New York Times: The Obama administration is working to keep up the pressure on Iran from its neighbors in the Persian Gulf, despite new reports suggesting that a combination of sanctions and sabotage may have delayed by several years Iran’s ability to produce a nuclear bomb.
The New York Times
By MARK LANDLER
ABU DHABI, United Arab Emirates — The Obama administration is working to keep up the pressure on Iran from its neighbors in the Persian Gulf, despite new reports suggesting that a combination of sanctions and sabotage may have delayed by several years Iran’s ability to produce a nuclear bomb.
Secretary of State Hillary Rodham Clinton, arriving in this Arab emirate Sunday for a four-day visit to the region, urged Iran’s neighbors to stay focused on enforcing sanctions. Many Persian Gulf states have curtailed their commercial ties with Iran, and Mrs. Clinton said she did not want these reports to be used as a justification for them to backtrack.
“We don’t want anyone to be misled by anyone’s intelligence analysis — this remains a serious concern,” Mrs. Clinton said to reporters traveling with her. “We expect all of our partners who share that concern, as these countries certainly do, to stay as focused as they can, and to do everything within reason that will help to implement these sanctions.”
Last week, the departing chief of Israel’s intelligence agency, Meir Dagan, said that Iran would not be able to produce a nuclear weapon before 2015 because of “measures that have been deployed against them.” American officials have also suggested that technical complications may have slowed Iran, which was once seen as being only a year or two away from a bomb.
This has eased tensions in a standoff that many feared would end in war. But it poses a challenge to the Obama administration, which has forged a coalition against Iran by drawing in sometimes reluctant partners like China, Russia and the tiny emirates that face Iran across the Persian Gulf.
While not commenting on Mr. Dagan’s prediction, Mrs. Clinton said it was important not to get too hung up on the timeline for a bomb, since the goal is to prevent Iran from obtaining one.
“I don’t know that it gives much comfort to somebody who is in the gulf, or is in a country that Iran has vowed to destroy, that it’s a one-year or a three-year time frame,” she said. “I think we should keep the focus where it belongs: on the intensive international effort, certainly highlighted by the sanctions, which we believe have had a very significant impact.”

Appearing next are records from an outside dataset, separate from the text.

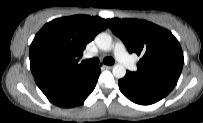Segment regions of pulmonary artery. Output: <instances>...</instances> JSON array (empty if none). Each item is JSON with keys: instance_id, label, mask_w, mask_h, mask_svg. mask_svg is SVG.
Returning a JSON list of instances; mask_svg holds the SVG:
<instances>
[{"instance_id": "obj_1", "label": "pulmonary artery", "mask_w": 203, "mask_h": 123, "mask_svg": "<svg viewBox=\"0 0 203 123\" xmlns=\"http://www.w3.org/2000/svg\"><path fill=\"white\" fill-rule=\"evenodd\" d=\"M114 54L117 60L128 70H135V64L128 55L124 45L121 42H116L114 45Z\"/></svg>"}]
</instances>
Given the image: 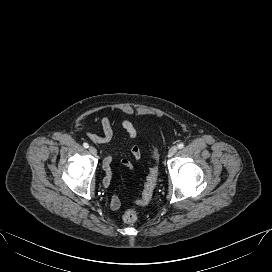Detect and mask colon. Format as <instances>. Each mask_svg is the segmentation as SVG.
<instances>
[{
	"label": "colon",
	"mask_w": 272,
	"mask_h": 272,
	"mask_svg": "<svg viewBox=\"0 0 272 272\" xmlns=\"http://www.w3.org/2000/svg\"><path fill=\"white\" fill-rule=\"evenodd\" d=\"M154 159L155 163L150 168L149 173L147 175L146 181L144 183L142 195L140 199L138 200L139 204H147L153 195L154 189L156 187L157 181H158V166L156 163L157 160V150L154 152ZM138 220V214L134 209H128L123 214V221L126 224H134Z\"/></svg>",
	"instance_id": "obj_1"
}]
</instances>
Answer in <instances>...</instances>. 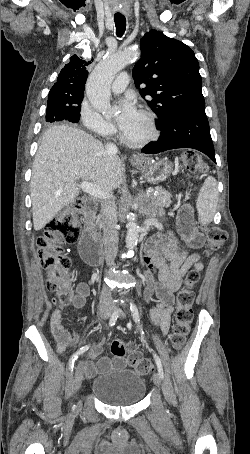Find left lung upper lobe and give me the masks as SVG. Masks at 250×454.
I'll list each match as a JSON object with an SVG mask.
<instances>
[{"mask_svg": "<svg viewBox=\"0 0 250 454\" xmlns=\"http://www.w3.org/2000/svg\"><path fill=\"white\" fill-rule=\"evenodd\" d=\"M141 58L133 68L135 85L156 113V127L188 111L205 110L199 63L190 47L156 30L141 40ZM146 96V97H145Z\"/></svg>", "mask_w": 250, "mask_h": 454, "instance_id": "1", "label": "left lung upper lobe"}]
</instances>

Iran says that its nuclear program is peaceful.
Mrs. Clinton said Iran continues to look for loopholes in the sanctions, moving its banking business from country to country as it hits closed doors. It has also tried to divide countries in nuclear negotiations, recently offering a tour of its nuclear installations to Russia, China, the European Union and sympathetic Arab countries — but not the United States.
At the next round of nuclear talks, scheduled for Jan. 21 in Istanbul, Mrs. Clinton said that major powers needed to tell Iran it could negotiate only through the International Atomic Energy Agency.

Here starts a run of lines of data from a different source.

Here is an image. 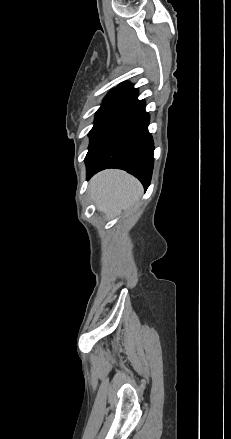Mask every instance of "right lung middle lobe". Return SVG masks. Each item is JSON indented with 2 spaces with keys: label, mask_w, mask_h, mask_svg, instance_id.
Masks as SVG:
<instances>
[{
  "label": "right lung middle lobe",
  "mask_w": 231,
  "mask_h": 439,
  "mask_svg": "<svg viewBox=\"0 0 231 439\" xmlns=\"http://www.w3.org/2000/svg\"><path fill=\"white\" fill-rule=\"evenodd\" d=\"M141 108L135 98L105 99L97 111L95 124L89 132L88 153L120 126L138 118Z\"/></svg>",
  "instance_id": "1"
}]
</instances>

Dubai and other gulf emirates have curtailed their banking relationships with Iran, under pressure from the United States and the West. But they are loath to provoke a confrontation with Tehran, and there is evidence of continued smuggling across the Persian Gulf.
The suspicions between Iran and its neighbors were laid bare in the confidential diplomatic cables released by the antisecrecy group WikiLeaks. Several gulf leaders were quoted expressing deep fears about Iran and urging the United States to take military action to prevent it from obtaining a nuclear weapon.
A 2006 cable quotes Crown Prince Mohammed bin Zayed of Abu Dhabi as warning an American visitor that the United States needed to take action “this year or next year.” “This guy is going to take us to war,” he said of Iran’s president, Mahmoud Ahmadinejad. “It’s a matter of time.”
Mrs. Clinton acknowledged that this trip, which includes stops in Dubai, Oman and Qatar, will be devoted at least in part to making amends for these embarrassing disclosures. She spent much of her last trip to Central Asia apologizing for the leaks to aggrieved world leaders.
“I think I will be answering concerns about WikiLeaks until the end of my life, not just the end of my tenure as secretary of state,” she said, joking that she has asked her staff to make jackets like those worn by touring rock bands, with a picture of the globe and the title “The Apology Tour.”